Fall 2023: 6 students
FAS 598 – Theory and Methods in Diversity and Inclusion Science
Description: This is a 3-credit hour, graduate-level, advanced course on theory and methods on diversity and inclusion science. In an in-person, small-class-size format (i.e., < 20), students learn advanced conceptual and methodological tools related to structural racism and other systems of oppression, including critical race theory and intersectionality. The class consists of discussions of readings that the students selected based on an active learning and student participatory approach to the co-construction of the syllabus.
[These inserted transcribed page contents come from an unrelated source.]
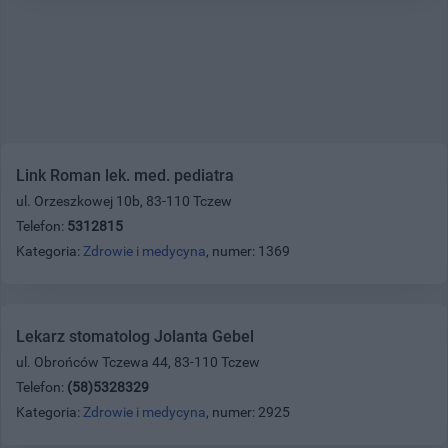
Link Roman lek. med. pediatra
ul. Orzeszkowej 10b, 83-110 Tczew
Telefon:
5312815
Kategoria:
Zdrowie i medycyna
, numer: 1369
Lekarz stomatolog Jolanta Gebel
ul. Obrońców Tczewa 44, 83-110 Tczew
Telefon:
(58)5328329
Kategoria:
Zdrowie i medycyna
, numer: 2925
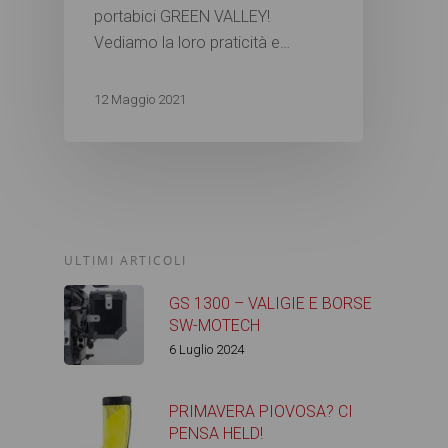
portabici GREEN VALLEY!
Vediamo la loro praticità e…
12 Maggio 2021
ULTIMI ARTICOLI
GS 1300 – VALIGIE E BORSE
SW-MOTECH
6 Luglio 2024
PRIMAVERA PIOVOSA? CI
PENSA HELD!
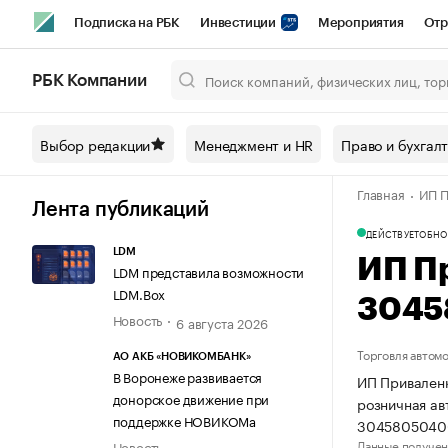
Подписка на РБК
Инвестиции
Мероприятия
Отр
Спорт
Школа управления РБК
РБК Образование
РБ
РБК Компании
Город
Стиль
Крипто
РБК Бизнес-среда
Дискусси
Выбор редакции
Менеджмент и HR
Право и бухгал
Спецпроекты СПб
Конференции СПб
Спецпроекты
Главная
ИП П
Технологии и медиа
Финансы
Рынок наличной валют
Лента публикаций
ДЕЙСТВУЕТ
ОБНО
LDM
ИП П
LDM представила возможности
LDM.Box
3045
Новость
6 августа 2026
Торговля автом
АО АКБ «НОВИКОМБАНК»
В Воронеже развивается
ИП Приваленк
донорское движение при
розничная ав
поддержке НОВИКОМа
3045805040
Данные получен
Новость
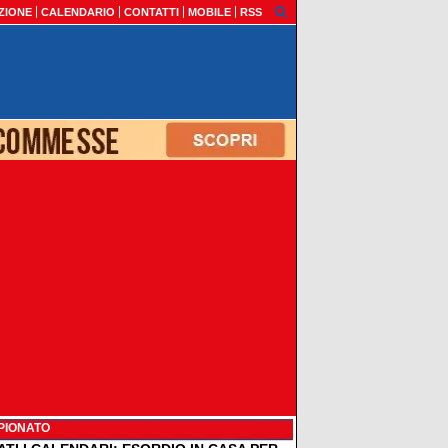
ZIONE
CALENDARIO
CONTATTI
MOBILE
RSS
PIONATO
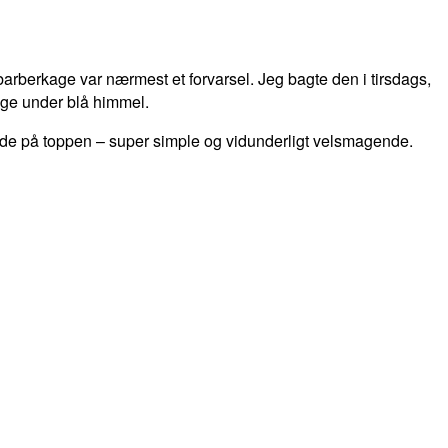
rberkage var nærmest et forvarsel. Jeg bagte den i tirsdags,
gge under blå himmel.
ade på toppen – super simple og vidunderligt velsmagende.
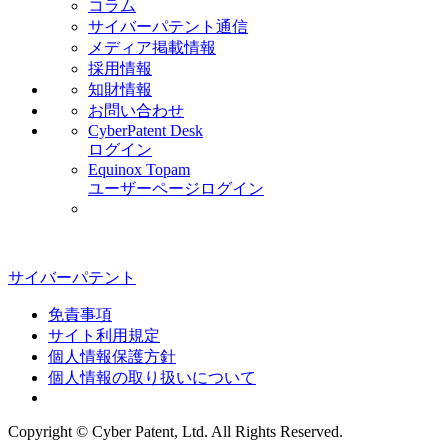
コラム
サイバーパテント通信
メディア掲載情報
採用情報
知財情報
お問い合わせ
CyberPatent Desk
ログイン
Equinox Topam
ユーザーページログイン
サイバーパテント
免責事項
サイト利用規定
個人情報保護方針
個人情報の取り扱いについて
Copyright © Cyber Patent, Ltd. All Rights Reserved.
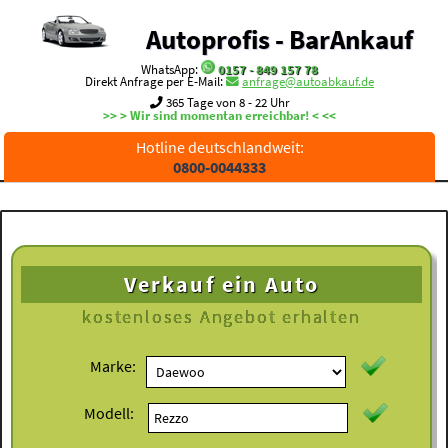
Autoprofis - BarAnkauf
WhatsApp:
0157 - 849 157 78
Direkt Anfrage per E-Mail:
anfrage@autoabkauf.de
365 Tage von 8 - 22 Uhr
>> > Wir sind momentan erreichbar! < <<
Hotline deutschlandweit:
0800-0044333
Verkauf ein Auto
kostenloses
Angebot erhalten
Marke:
Modell:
Students are evaluated based on thought papers for each class, and a final original paper on theory, research, methods, and/or interventions to address these issues.
Fall 2021: 7 students
FAS 598 - Introduction to Systematic Reviews and Meta-Analysis
Description: This is a 3-credit hour, graduate-level, introduction course to systematic reviews and meta-analysis (SR&MA). In an in-person, small-class-size format (i.e., < 20), students learn basic conceptual, methodological, logistical, and statistical tools to conduct a SR&MA. The goal of the class is for students to be able to complete and pre-register a protocol following PRISMA guidelines. The class consists of class discussions one day, and hands-on lab exercises focused on specific tasks related to writing the protocol. We review basic elements to understand the history, reasons, possibilities, and limitations of SR&MA. Next, we discuss the importance of the research question, as well as inclusion and exclusion criteria. Students learn search strategies, creating a codebook, data extraction and coding, effect size coding and conversion, model selection, and testing heterogeneity, moderation, and publication bias. Students are evaluated based on thought and lab papers, and submission of a protocol.
Fall 2019: 19 students
FAS 598 – Culture and Biology Interplay
Description: This is a 3-credit hour, graduate-level, introduction course to culture and biology interplay. In an in-person, small-class-size format (i.e., < 20), students learn basic theory and research on culture and biology interplay. The class consists of class discussions of landmark and recent readings. The goal of the class is for students to be able to understand the history, concepts, findings, and limitations of this field. We focus on the foundations of theory and research on culture and biology interplay, and focus on specific areas including animal culture, cultural neuroscience, cultural neurobiology, and cultural genomics. Students are evaluated based on thought papers, and submission of a final paper.